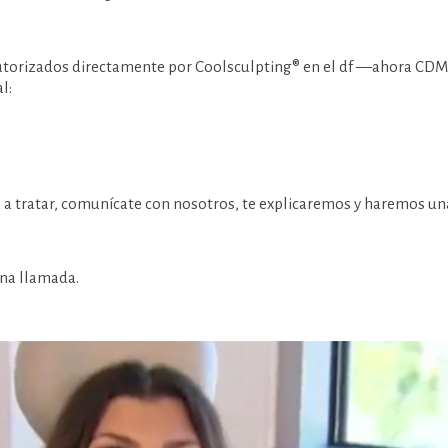
autorizados directamente por Coolsculpting® en el df —ahora C
l:
a a tratar, comunícate con nosotros, te explicaremos y haremos u
una llamada.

|---|

### Problem statement:
Return the complete material exactly as given, excluding images.

### Task response:
autorizados directamente por Coolsculpting® en el df —ahora C
l:
a a tratar, comunícate con nosotros, te explicaremos y haremos u
una llamada.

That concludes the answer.